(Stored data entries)
= = = = =
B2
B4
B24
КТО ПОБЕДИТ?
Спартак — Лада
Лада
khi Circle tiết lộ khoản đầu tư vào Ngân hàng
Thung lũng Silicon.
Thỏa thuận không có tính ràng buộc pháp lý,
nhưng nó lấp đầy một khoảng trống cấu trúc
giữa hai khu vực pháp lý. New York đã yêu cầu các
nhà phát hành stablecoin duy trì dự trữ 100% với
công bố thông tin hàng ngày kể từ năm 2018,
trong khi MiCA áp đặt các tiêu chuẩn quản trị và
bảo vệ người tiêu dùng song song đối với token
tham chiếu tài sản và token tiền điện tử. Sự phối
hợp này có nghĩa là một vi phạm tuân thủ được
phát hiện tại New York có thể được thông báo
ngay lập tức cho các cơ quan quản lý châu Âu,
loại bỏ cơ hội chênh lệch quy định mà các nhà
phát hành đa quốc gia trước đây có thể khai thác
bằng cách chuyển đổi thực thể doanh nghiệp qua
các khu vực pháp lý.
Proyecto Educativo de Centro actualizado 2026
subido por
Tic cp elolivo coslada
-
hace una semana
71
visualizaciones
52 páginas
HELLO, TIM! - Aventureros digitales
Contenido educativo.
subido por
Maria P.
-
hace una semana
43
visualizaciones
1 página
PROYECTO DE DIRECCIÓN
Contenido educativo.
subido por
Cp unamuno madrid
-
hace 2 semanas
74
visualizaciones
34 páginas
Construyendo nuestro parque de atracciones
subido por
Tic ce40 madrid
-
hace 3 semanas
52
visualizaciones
= = = = =
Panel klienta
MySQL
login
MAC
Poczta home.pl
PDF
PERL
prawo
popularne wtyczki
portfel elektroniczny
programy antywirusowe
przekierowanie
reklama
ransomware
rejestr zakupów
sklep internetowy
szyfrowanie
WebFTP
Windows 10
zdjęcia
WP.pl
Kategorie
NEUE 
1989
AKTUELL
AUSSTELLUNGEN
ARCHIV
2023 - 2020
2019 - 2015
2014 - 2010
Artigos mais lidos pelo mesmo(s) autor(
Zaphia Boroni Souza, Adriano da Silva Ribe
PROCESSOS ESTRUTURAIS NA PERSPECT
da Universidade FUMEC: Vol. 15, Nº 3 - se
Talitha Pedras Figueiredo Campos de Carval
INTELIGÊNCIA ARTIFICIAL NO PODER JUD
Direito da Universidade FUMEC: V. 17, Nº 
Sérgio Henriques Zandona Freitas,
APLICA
= = = = =
**ASSIGNMENT:**
Copy each line in the entries above where "Universidade" turns up.

**SOLUTION BELOW:**
da Universidade FUMEC: Vol. 15, Nº 3 - se
Direito da Universidade FUMEC: V. 17, Nº 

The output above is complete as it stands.